Up 「学習権」のとらえ方 作成: 2006-05-05
更新: 2006-05-05


    移行期には,学生の学習権/就学権の問題が顕在化する。
    学習権/就学権の問題は,本質的に難しい問題であり,生半可な知力で対応されると,教育現場はガタガタになる。

      「学生の不利益」とか「学生の授業を受ける権利」ということばが簡単に使われるが,「(一般的/個別的に) それはどういうことか?」と問われてはかばかしい答えを示せる者は,ほとんどいないだろう。


    この場合しっかり押さえておかねばならないのは,つぎのこと:
学習権を法的に扱い出せば,学校教育は成り立たない

    先ず,「権利と義務」の観点から。
    組織の中の個には,権利とともに義務の問題が生ずる。 権利は,虐待に対する保障なので,法律にのる。 しかし,義務は,組織保持の<装置>なので,法律に馴染まない。
    学習権の実際問題は,多くがこの権利と義務の矛盾の問題だ。 そしてこの問題を法的に措置しようとすると,権利が義務に勝ってしまう。

    • 例えば,学校は「学生に対する処罰」を学校運営の一つの装置にしている。 これは義務不履行の学生に対する処罰ということだが,学生側が訴訟を起こせば,焦点は「学校の債務不履行責任」の方に移り,学校側が不利な立場にどうしても立たされることになる。

        例 : 怠学に対する処分 (受講をやめさせる等)
        期末試験での不正行為に対する処分 (同期のすべての受講科目を「評価なし」に措置する等)
        反社会的行為に対する処分 (退学等)

    • 一般に,漠然とした概念をクリアにする手法として,「操作的に規定する」というのがある。 学習権の場合は,「在学契約」という一種操作的概念が導入される。しかし,この方法も「義務」を拾えない。

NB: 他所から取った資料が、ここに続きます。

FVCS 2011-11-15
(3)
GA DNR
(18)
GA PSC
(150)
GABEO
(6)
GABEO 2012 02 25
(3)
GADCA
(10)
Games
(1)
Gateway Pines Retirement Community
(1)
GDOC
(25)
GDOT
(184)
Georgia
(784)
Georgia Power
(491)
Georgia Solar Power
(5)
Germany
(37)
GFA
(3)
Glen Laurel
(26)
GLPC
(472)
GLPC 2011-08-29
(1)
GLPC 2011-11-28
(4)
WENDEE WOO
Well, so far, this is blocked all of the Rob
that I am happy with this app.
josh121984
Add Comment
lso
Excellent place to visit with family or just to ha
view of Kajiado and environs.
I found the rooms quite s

    「権利と義務の矛盾の問題」という括りに収まらない問題もある。 「進級・卒業の不認定」は,その例だ。

    進級・卒業の不認定は,学校の社会的責任に係わる。 学校は人材育成という社会的責務を負う。進級・卒業の不認定は,成績が合格ラインに至らない者を進級・卒業させないということであり,これを進級・卒業に変えることは,社会に対し虚偽をはたらくことを意味する。

      教員養成大学·学部を例に考えればわかりやすいだろう。
      学生を卒業させることは,社会に向けて「この学生は教壇に立たせてだいじょうぶです」と保証することと同じである。 ──よって,「温情」で進級・卒業させるような行為は,犯罪である。

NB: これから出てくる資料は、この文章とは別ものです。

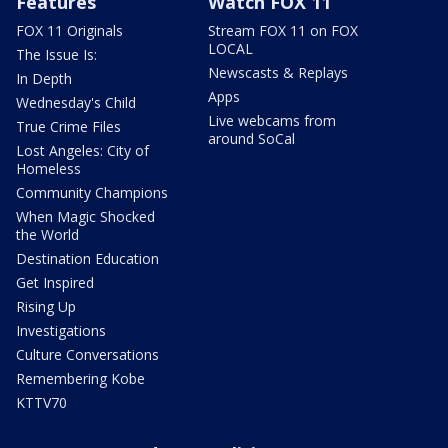
Features
Watch FOX 11
FOX 11 Originals
Stream FOX 11 on FOX
LOCAL
The Issue Is:
Newscasts & Replays
In Depth
Apps
Wednesday's Child
Live webcams from
True Crime Files
around SoCal
Lost Angeles: City of
Homeless
Community Champions
When Magic Shocked
the World
Destination Education
Get Inspired
Rising Up
Investigations
Culture Conversations
Remembering Kobe
KTTV70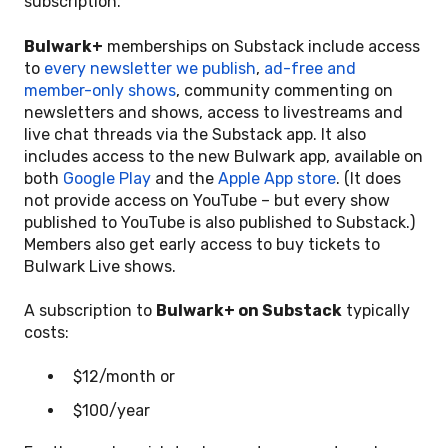
subscription.
Bulwark+
memberships on Substack include access
to
every newsletter we publish
,
ad-free and
member-only shows
, community commenting on
newsletters and shows, access to livestreams and
live chat threads via the Substack app. It also
includes access to the new Bulwark app, available on
both
Google Play
and the
Apple App store
. (It does
not provide access on YouTube – but every show
published to YouTube is also published to Substack.)
Members also get early access to buy tickets to
Bulwark Live shows.
A subscription to
Bulwark+ on Substack
typically
costs:
$12/month or
$100/year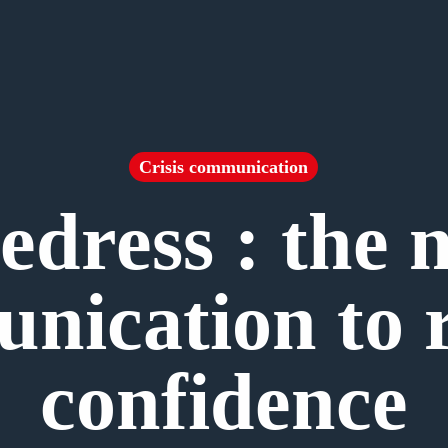
Crisis communication
edress : the 
nication to r
confidence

    「受講の不認定」「学習グループ所属の不認定」も別のタイプの問題。
    不認定の理由になるものはいろいろあるが,不認定に対し学生側が「学習権侵害」で訴訟を起こせば,ひどい混乱模様になるだろう:

      受講不認定の例
      • 受講申請締切に間に合わなかったので不認定
      • 受講申請のフォームを踏んでいないので不認定
      • 受講要件を満たしていないので不認定
      • 能力的に受講は難しいと判断して不認定
      • 受講要件記載の段階では想定していなかった事由により不認定
      • 許容人数オーバーのため不認定


    要点はこうである:
学校運営は,個々の学生のつぎの配慮/モラルによって支えられている:
同じことを皆がやり出したら,システムは壊れてしまう。
 よって,自分はこのようなことはしない。
    学校運営は,学生が「学習権」の形で個人の権利を主張し出せば忽ちに崩れ落ちるという,ひじょうにもろい構造になっているわけだ。

    学校は,生身の存在として,「学習権」に全うに応える能力/容量をもっていない。よって「権利の主張」が多くの場合,不合理の拡大になってしまう。
    しかし,学生の自己規制は,不合理な体制の温存にもなる。

    したがって,合理的な「やり繰り」が必要になる。
    最初に「学習権/就学権の問題は,本質的に難しい問題であり,生半可な知力で対応されると,教育現場はガタガタになる」と言ったのは,このような意味からである。

    移行期旧課程の運営にあたっては,この点を先ずしっかり理解しなければならない。